There’s lots of talk of controlling immigration using a Australian style points system, but that’s hardly a magic wand solution.
Migration Watch, an organisation dedicated to reducing net migration into the country, believe that such a points-based system would actually increase overall immigration into the UK. Such a system sets a bar in terms of qualification for entry – it doesn’t control how many people qualify.
A lot has been said about Eastern European migrants in particular. Somehow they have been characterised as both living off our welfare system, whilst at the same time taking all our jobs. The truth is that they contribute far more to the economy than they take out.
They fill a skill shortage and the taxes that they pay as young labour balances out our ageing population.
The Centre for Research and Analysis of Migration at UCL found that European immigrants to the UK effectively subsidise public services through their taxes, whilst fears that the Eastern European migration brings with it increased crime are also misguided.
A 2013 report from the London School of Economics found that crime fell significantly in areas that experienced mass immigration from Eastern Europe, with marked reductions since 2004.
Oxford University Professor Brian Bell backs up this evidence by explaining: “The view that foreigners commit more crime is not true. The truth is that immigrants are just like natives: if they have a good job and a good income they don’t commit crime.”
And yet immigrants, as always, are portrayed as the enemy within.
Sovereignty
What does sovereignty mean? The word is bandied about everywhere as a vital principal of the Leave campaign.
It alludes to self-governance and the autonomy to decide how we live our lives. The suggestion is that deciding things collectively with our neighbours for the common good is a bad thing, as we’re not making decisions by ourselves.
It’s important to note that the EU in itself is not a sovereign entity – it only has the powers and influence that its member states collectively provide it. People talk about ‘Brussels’ making all the decisions, whereas in fact heads of state work in unison to labour over every detail, sometimes infuriatingly so. The bureaucracy of Brussels may be a pain, but leaving the EU with just dump all that bureaucracy at our table.

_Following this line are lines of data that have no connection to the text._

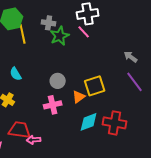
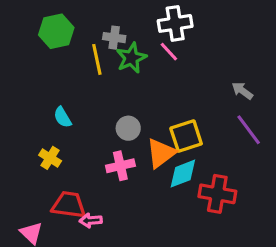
yellow line: (23, 34) -> (97, 59), moved
orange triangle: (79, 97) -> (161, 153), size x1.5
cyan diamond: (89, 122) -> (183, 174), moved

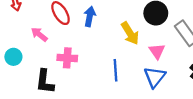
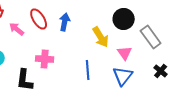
pink arrow: (39, 34) -> (17, 29), moved

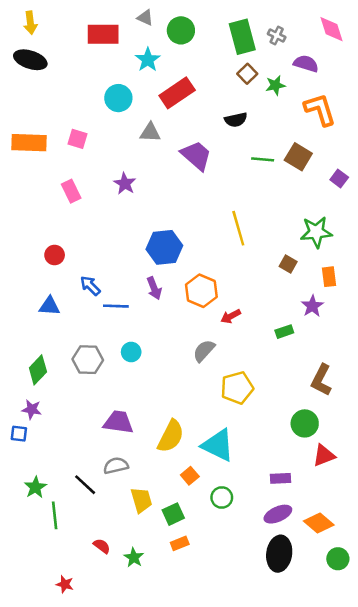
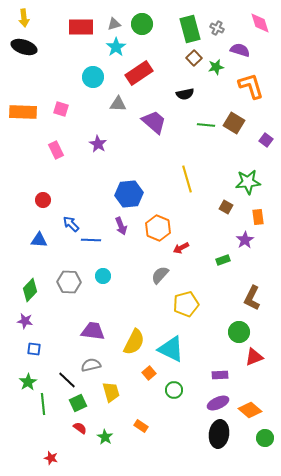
gray triangle: (145, 18) -> (114, 24), moved, turned -40
blue square: (19, 434) -> (34, 349), moved
green square: (173, 514) -> (78, 403), moved
orange rectangle: (180, 543) -> (141, 426), turned 56

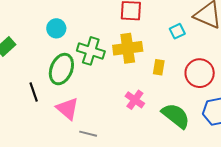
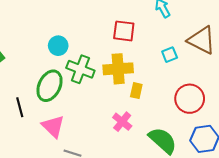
cyan circle: (56, 28) -> (58, 46), moved
yellow rectangle: (159, 67) -> (136, 91), moved

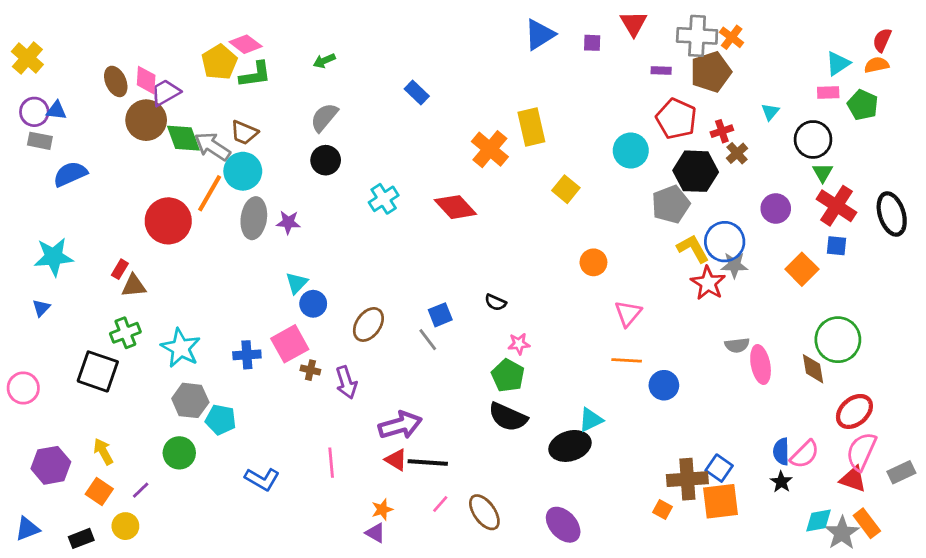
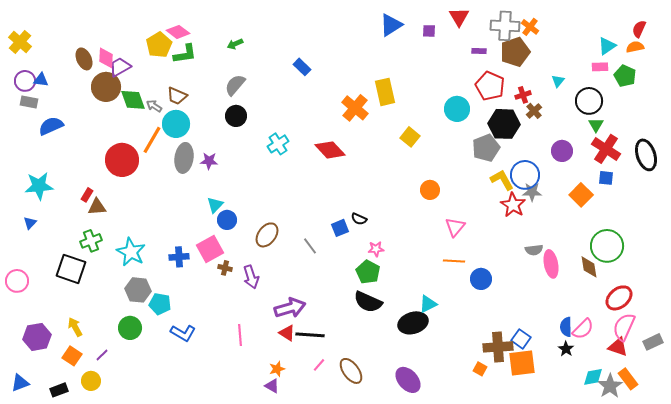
gray arrow: (212, 146) -> (154, 106), size x0.6
blue square: (440, 315) -> (340, 228), moved
blue L-shape: (262, 479) -> (183, 333), moved

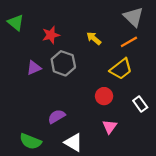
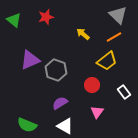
red star: (51, 35) -> (46, 17), moved
gray hexagon: (63, 63) -> (56, 70), moved
purple triangle: (34, 68) -> (30, 60), size x1.5
purple semicircle: (57, 116) -> (60, 103), moved

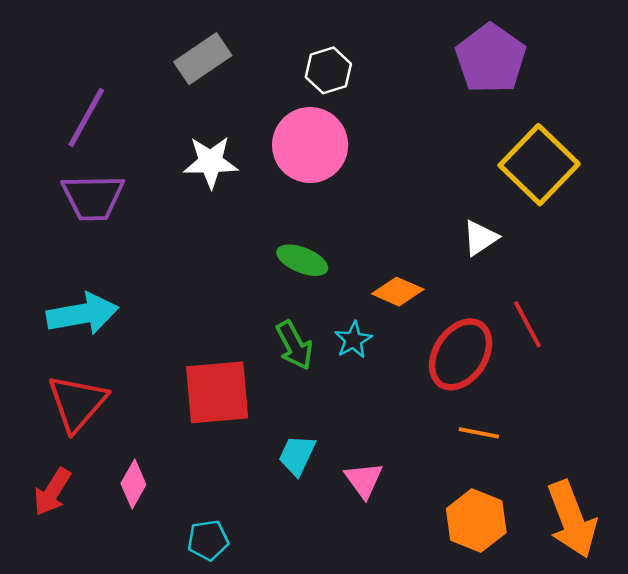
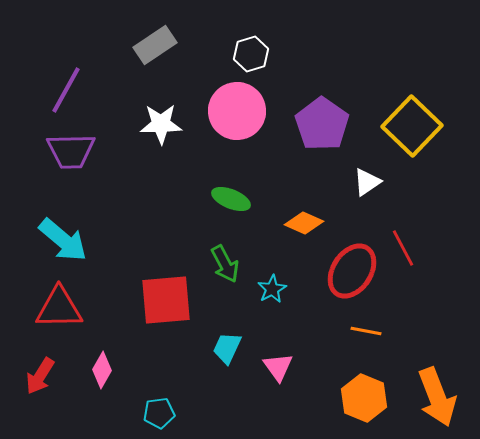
purple pentagon: (491, 59) -> (322, 124), moved
cyan arrow: (82, 314) -> (63, 240), turned 50
cyan star: (353, 340) -> (272, 289), moved
red triangle: (77, 403) -> (59, 308), turned 48

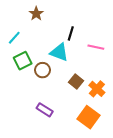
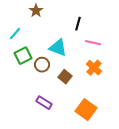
black line: (71, 33) -> (78, 24), moved
brown square: (76, 82) -> (65, 77), moved
orange cross: (97, 89) -> (94, 68), moved

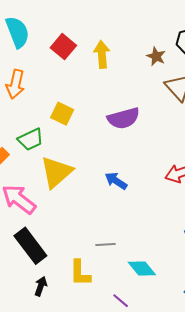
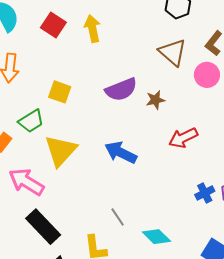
brown star: (156, 56) -> (155, 100), moved, turned -30
blue arrow: (116, 181) -> (121, 152), size x1.4
gray line: (106, 244) -> (118, 217), turned 66

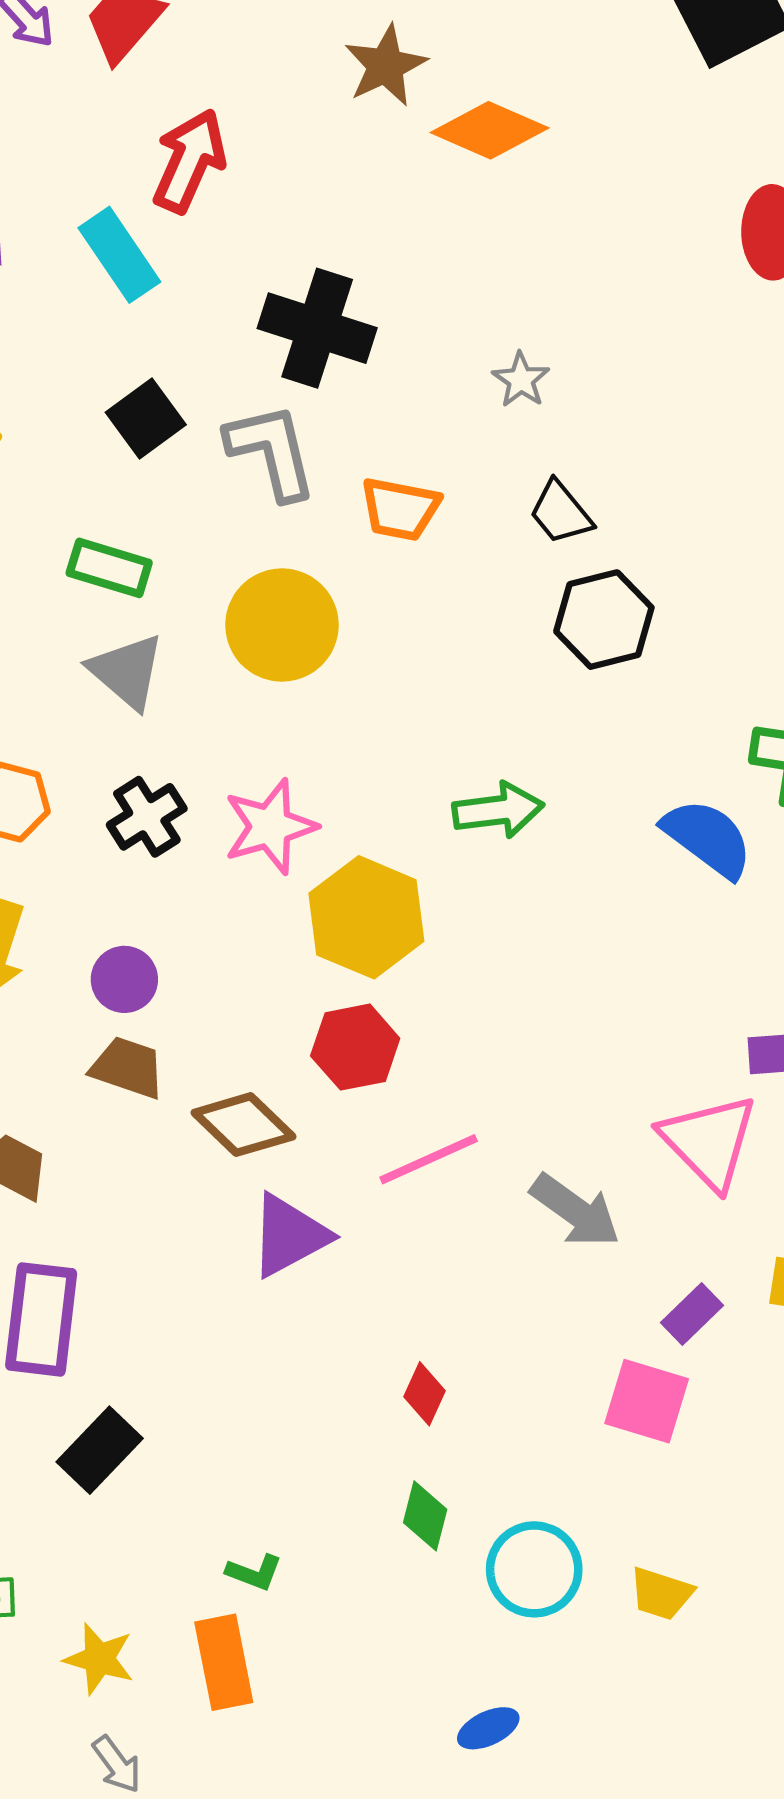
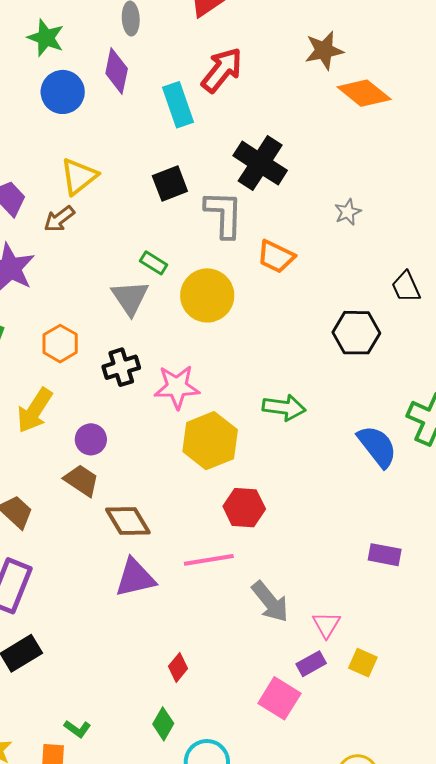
black trapezoid: (561, 513) -> (406, 287), moved
green rectangle: (109, 568) -> (154, 263), moved, size x0.7
red hexagon: (355, 1047) -> (244, 508), moved
pink triangle: (709, 1141) -> (326, 625), moved, size x0.6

If sovereignty is about how we live our lives and our democratic right to decide that, then we’re talking about laws and legislation. But as Professor Michael Dougan, Professor of EU Constitutional Law and a respected government adviser, explains in the video below, post-Brexit changes to our legal system will be unprecedented and almost definitely undemocratic.

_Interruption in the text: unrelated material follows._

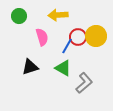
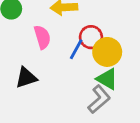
yellow circle: (96, 36) -> (107, 52), moved
green triangle: (63, 68) -> (107, 79), moved

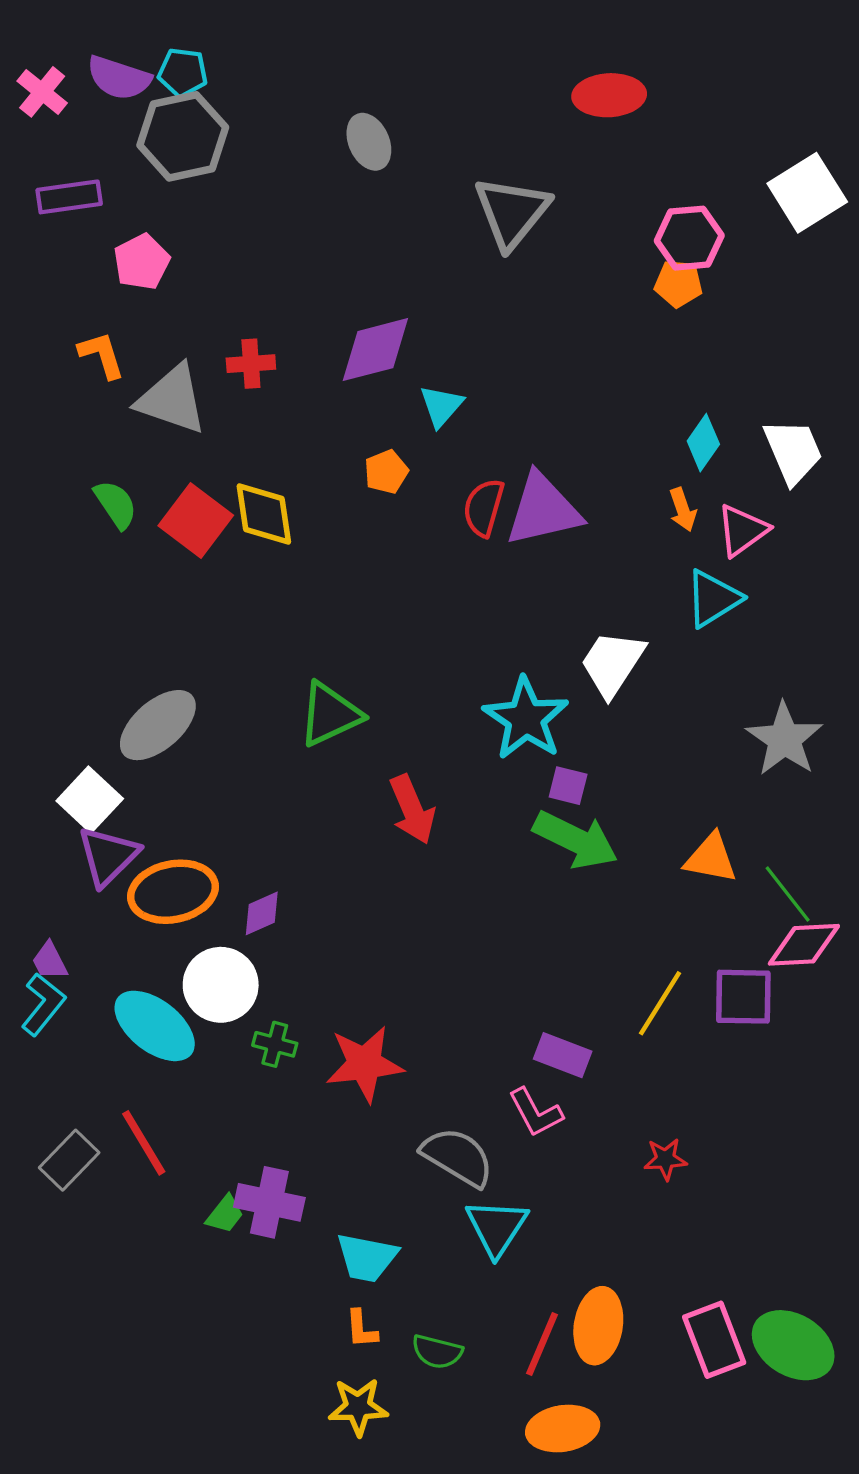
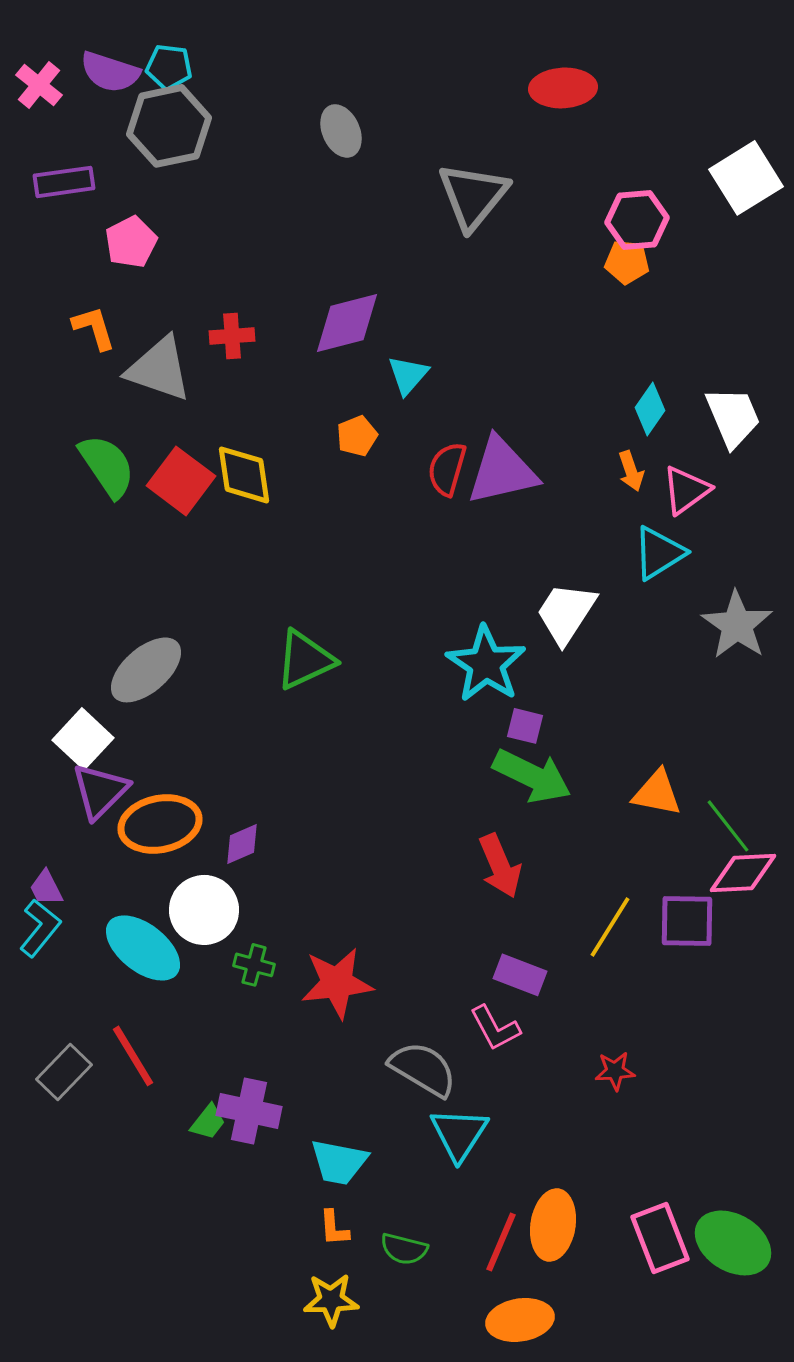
green semicircle: (116, 504) -> (107, 466), size x1.4
gray star: (784, 739) -> (737, 625), moved
red arrow: (412, 809) -> (500, 866), moved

He explains that the membership of any international organisation, be it the EU or NATO or the UN, involves “agreeing to certain obligations in return for the opportunity to exercise greater influence”.
It could be argued that ‘sovereignty’ is compromised by any agreement – even a bilateral trade deal – because that stops you doing things outside of that deal.
Dougan warns of the legislative nightmare that would result from leaving the EU. He explains that for the last 40 years, UK law has evolved in combination with EU law and the two are “virtually impossible to disentangle”.
So much so that our entire legal system will need to be comprehensively reviewed with such urgent haste that it will “not be done through parliament” – as that would simply not be possible in the timeframe.
This means that our entire system of living – how we exercise our sovereignty for generations to come – would be decided outside of our democratic chamber. However much you like or dislike the current Conservative government, that’s a hell of a lot of trust to place in them to do the right thing by all of us without our specific mandate or parliamentary scrutiny.
The likelihood that David Cameron would be forced to resign were the Leave campaign to prevail would leave an ominous power vacuum for someone to come in unelected and make far-reaching decisions on our behalf. Is that what ‘sovereignty’ is all about?